Travere Therapeutics has presented new data on pegtibatinase at the International Congress of Inborn Errors of Metabolism in Kyoto, Japan. The data from the Phase 1/2 COMPOSE open-label extension study shows significant reductions in disease-related metabolite levels in patients with classical homocystinuria (HCU). Pegtibatinase demonstrated a 53.5% reduction in total homocysteine and a 67.1% reduction in methionine over 50 weeks, maintaining levels below clinical guidelines. The treatment was generally well-tolerated, with no new safety signals observed. Travere plans to restart enrollment in the Phase 3 HARMONY Study in 2026, aiming to establish pegtibatinase as the first disease-modifying therapy for HCU.
Why It's Important?
Classical homocystinuria is a rare genetic disorder with limited treatment options, primarily involving dietary restrictions and supplements.
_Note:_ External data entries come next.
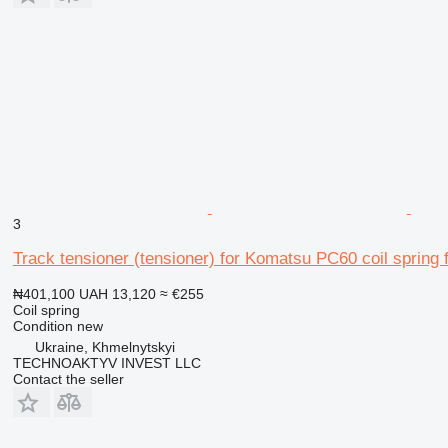
3
Track tensioner (tensioner) for Komatsu PC60 coil spring
₦401,100
UAH 13,120
≈ €255
Coil spring
Condition
new
Ukraine, Khmelnytskyi
TECHNOAKTYV INVEST LLC
Contact the seller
Pegtibatinase offers a potential breakthrough as a disease-modifying therapy, addressing the underlying cause of HCU. This development could significantly improve the quality of life for patients by reducing toxic metabolite levels associated with severe complications. The FDA has granted pegtibatinase several designations, including Breakthrough Therapy and Orphan Drug status, highlighting its potential impact on rare disease treatment.
What's Next?
Travere Therapeutics is on track to restart enrollment for the Phase 3 HARMONY Study in 2026, which will further evaluate the efficacy and safety of pegtibatinase. The study's success could lead to regulatory approval, providing a new therapeutic option for HCU patients. The company continues to collaborate with the rare disease community to advance treatment options and improve patient outcomes.